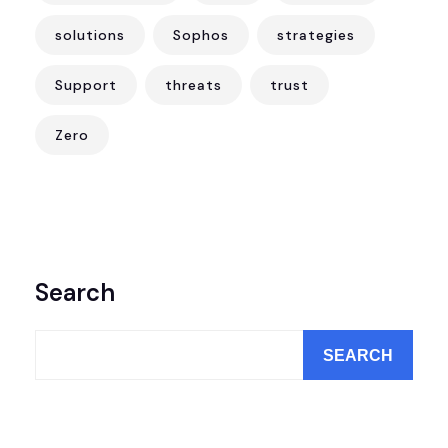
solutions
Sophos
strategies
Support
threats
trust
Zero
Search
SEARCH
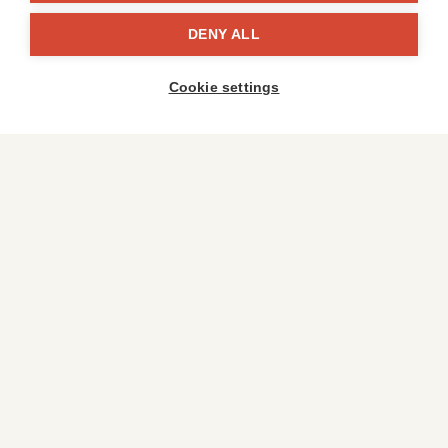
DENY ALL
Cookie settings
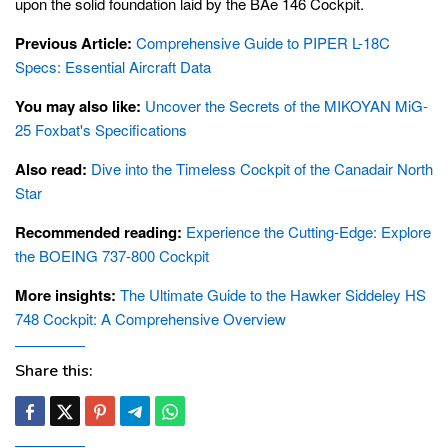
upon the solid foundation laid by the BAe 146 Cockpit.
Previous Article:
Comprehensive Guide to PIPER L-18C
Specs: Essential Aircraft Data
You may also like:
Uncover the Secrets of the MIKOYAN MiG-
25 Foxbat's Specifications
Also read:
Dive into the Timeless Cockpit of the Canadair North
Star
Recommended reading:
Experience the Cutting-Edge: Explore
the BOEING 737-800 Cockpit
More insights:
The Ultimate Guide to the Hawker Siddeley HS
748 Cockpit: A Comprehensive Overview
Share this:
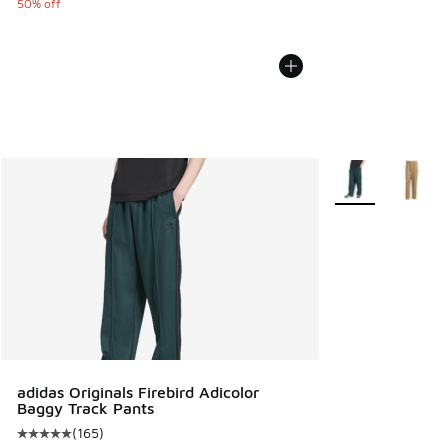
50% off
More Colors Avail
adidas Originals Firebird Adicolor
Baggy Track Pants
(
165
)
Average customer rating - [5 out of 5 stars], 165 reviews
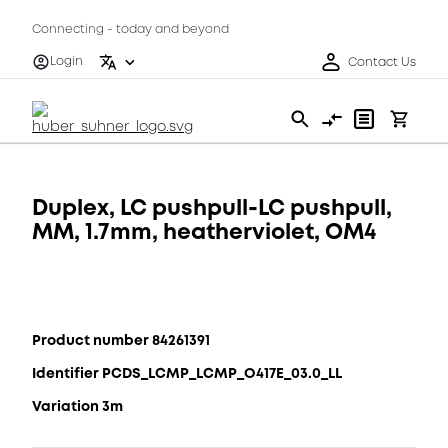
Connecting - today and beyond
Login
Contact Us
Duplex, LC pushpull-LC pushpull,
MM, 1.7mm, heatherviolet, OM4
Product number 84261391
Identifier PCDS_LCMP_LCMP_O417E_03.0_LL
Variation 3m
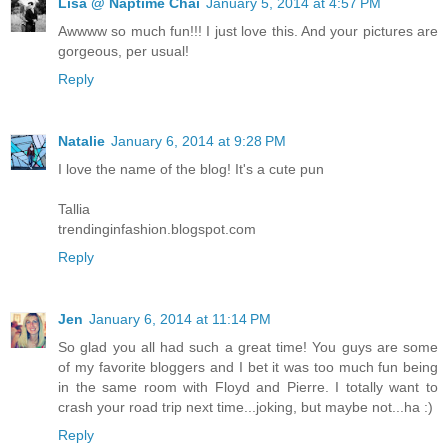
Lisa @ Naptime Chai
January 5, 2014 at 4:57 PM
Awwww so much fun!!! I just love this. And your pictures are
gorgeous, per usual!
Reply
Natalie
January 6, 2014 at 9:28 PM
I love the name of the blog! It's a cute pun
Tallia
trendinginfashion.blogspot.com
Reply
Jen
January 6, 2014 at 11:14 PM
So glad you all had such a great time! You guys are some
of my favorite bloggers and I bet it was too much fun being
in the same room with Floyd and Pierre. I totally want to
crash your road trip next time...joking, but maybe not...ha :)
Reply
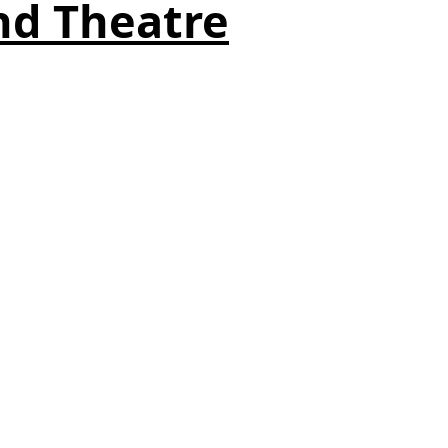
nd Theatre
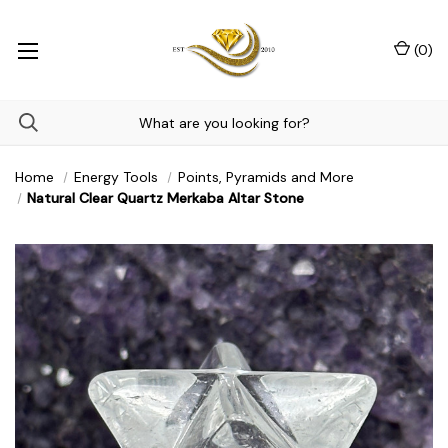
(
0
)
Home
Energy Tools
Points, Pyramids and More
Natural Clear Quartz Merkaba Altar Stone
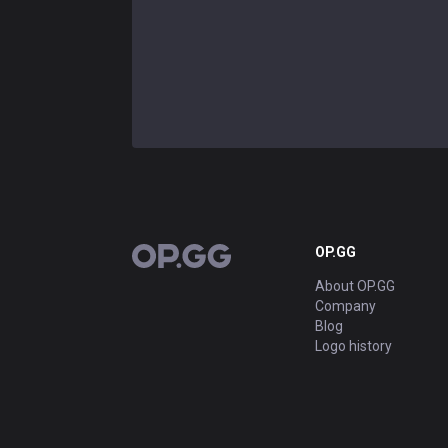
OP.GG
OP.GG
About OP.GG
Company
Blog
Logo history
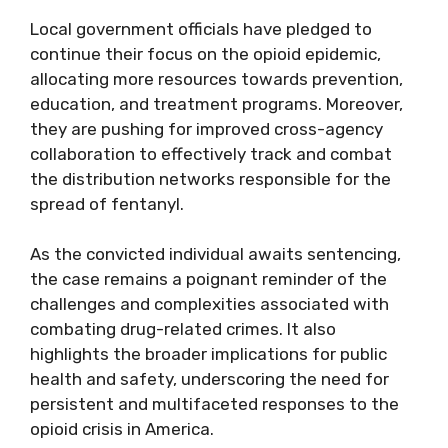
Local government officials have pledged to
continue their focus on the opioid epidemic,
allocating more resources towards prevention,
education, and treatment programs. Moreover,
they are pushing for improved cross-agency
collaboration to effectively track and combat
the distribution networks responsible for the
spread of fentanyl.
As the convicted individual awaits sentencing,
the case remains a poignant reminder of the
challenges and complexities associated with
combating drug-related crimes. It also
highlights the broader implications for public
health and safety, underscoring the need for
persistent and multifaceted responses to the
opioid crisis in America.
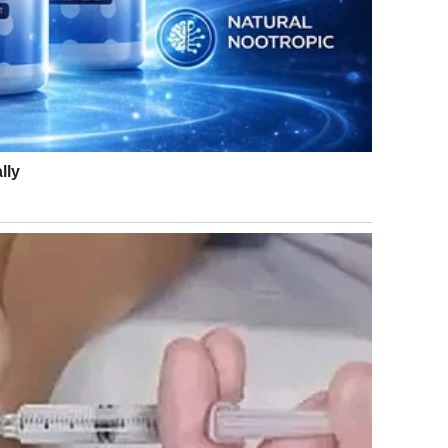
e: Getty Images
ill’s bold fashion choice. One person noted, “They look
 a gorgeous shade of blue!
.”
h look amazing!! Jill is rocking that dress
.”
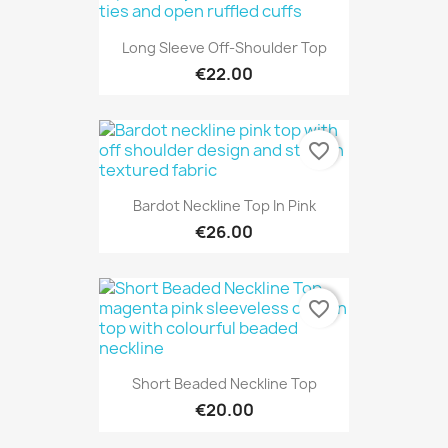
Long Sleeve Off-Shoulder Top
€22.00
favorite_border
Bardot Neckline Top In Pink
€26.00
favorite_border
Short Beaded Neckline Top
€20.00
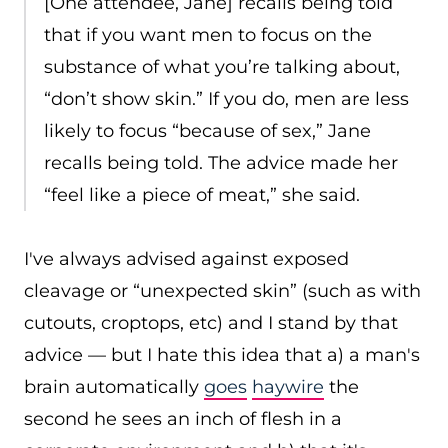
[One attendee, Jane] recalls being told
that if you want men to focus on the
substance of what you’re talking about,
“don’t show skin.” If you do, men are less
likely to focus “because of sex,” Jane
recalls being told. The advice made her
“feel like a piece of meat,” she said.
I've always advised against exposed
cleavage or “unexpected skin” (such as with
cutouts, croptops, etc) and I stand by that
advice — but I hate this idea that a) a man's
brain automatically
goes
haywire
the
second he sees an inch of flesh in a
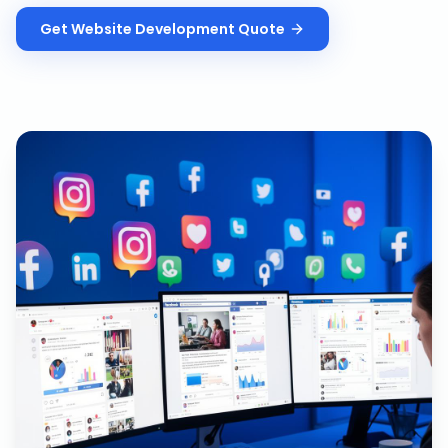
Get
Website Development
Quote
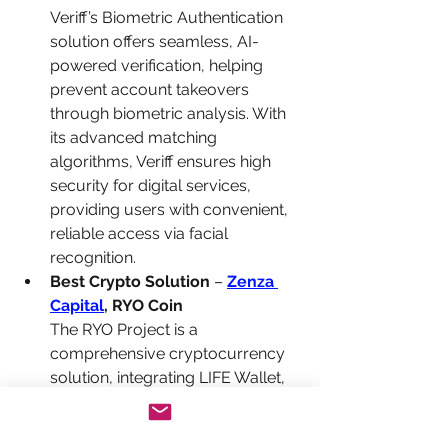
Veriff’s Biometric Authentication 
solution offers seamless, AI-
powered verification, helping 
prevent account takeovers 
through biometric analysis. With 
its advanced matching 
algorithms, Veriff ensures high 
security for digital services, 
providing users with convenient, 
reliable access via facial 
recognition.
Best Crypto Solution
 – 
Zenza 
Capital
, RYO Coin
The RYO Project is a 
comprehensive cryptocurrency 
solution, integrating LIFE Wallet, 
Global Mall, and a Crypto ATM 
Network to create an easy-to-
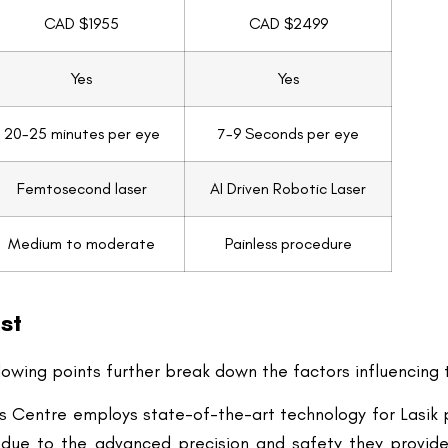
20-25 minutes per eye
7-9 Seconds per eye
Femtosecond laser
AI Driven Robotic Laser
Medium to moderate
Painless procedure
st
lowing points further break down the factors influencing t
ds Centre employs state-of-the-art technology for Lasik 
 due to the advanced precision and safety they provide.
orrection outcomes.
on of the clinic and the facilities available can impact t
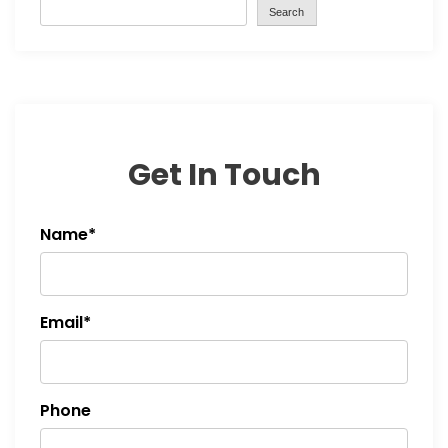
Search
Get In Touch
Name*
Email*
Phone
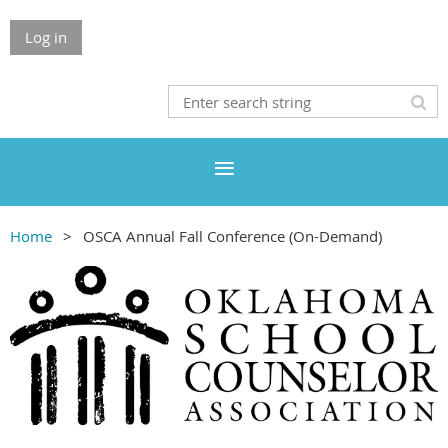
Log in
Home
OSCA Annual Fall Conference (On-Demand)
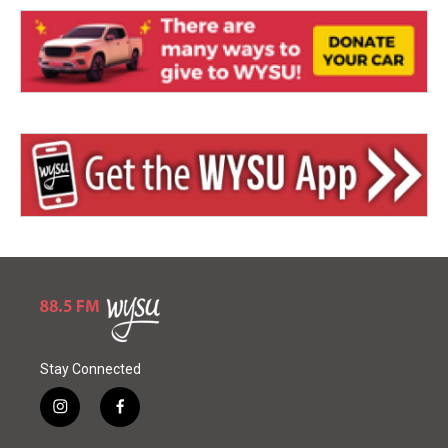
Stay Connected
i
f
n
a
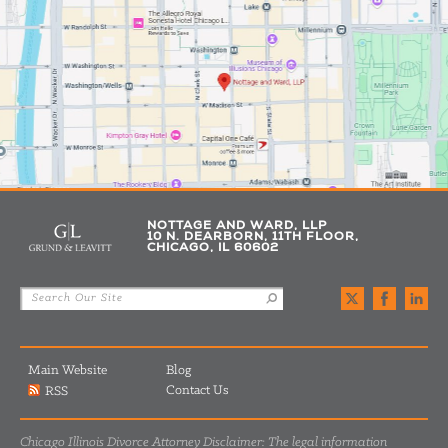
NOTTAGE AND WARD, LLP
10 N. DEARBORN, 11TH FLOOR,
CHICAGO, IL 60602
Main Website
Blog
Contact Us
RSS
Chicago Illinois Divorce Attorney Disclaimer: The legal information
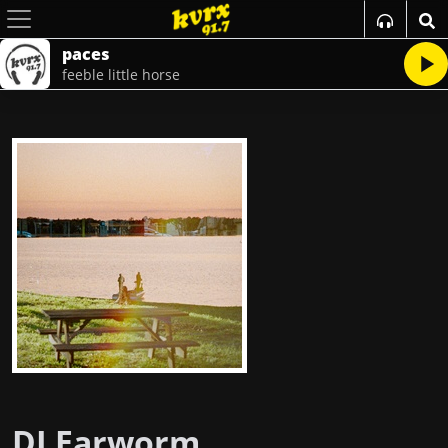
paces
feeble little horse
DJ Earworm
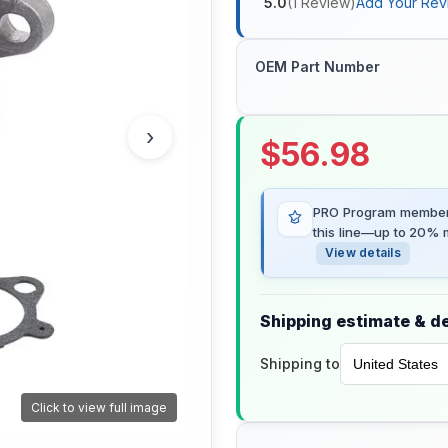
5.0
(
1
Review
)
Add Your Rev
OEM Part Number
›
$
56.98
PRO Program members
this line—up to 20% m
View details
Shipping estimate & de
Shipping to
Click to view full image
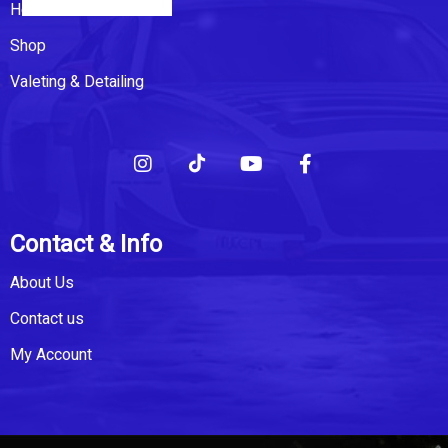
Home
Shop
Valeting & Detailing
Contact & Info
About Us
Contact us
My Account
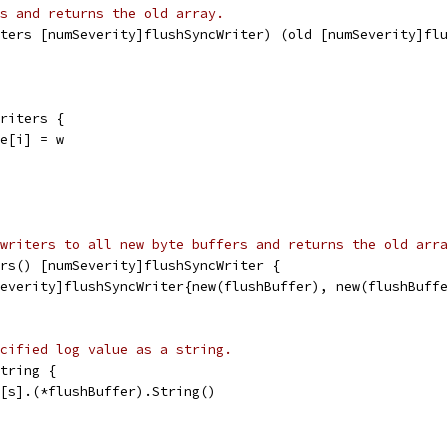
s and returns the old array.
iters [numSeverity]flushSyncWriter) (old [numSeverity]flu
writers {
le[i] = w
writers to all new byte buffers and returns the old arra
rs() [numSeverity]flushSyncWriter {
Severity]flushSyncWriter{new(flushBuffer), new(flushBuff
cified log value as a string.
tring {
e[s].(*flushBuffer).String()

----------------

# [About this task]
Beginning with the line that contains "feeble little horse" in the data above, please copy each line exactly until the last line, both ends included, skipping any pictures.

# [Exercise answer]
feeble little horse
DJ Earworm
5.0
(
1
Review
)
Add Your Rev
OEM Part Number
›
$
56.98
PRO Program members
this line—up to 20% m
View details
Shipping estimate & de
Shipping to
Click to view full image
Home
Shop
Valeting & Detailing
Contact & Info
About Us
Contact us
My Account
s and returns the old array.
iters [numSeverity]flushSyncWriter) (old [numSeverity]flu
writers {
le[i] = w
writers to all new byte buffers and returns the old arra
rs() [numSeverity]flushSyncWriter {
Severity]flushSyncWriter{new(flushBuffer), new(flushBuff
cified log value as a string.
tring {
e[s].(*flushBuffer).String()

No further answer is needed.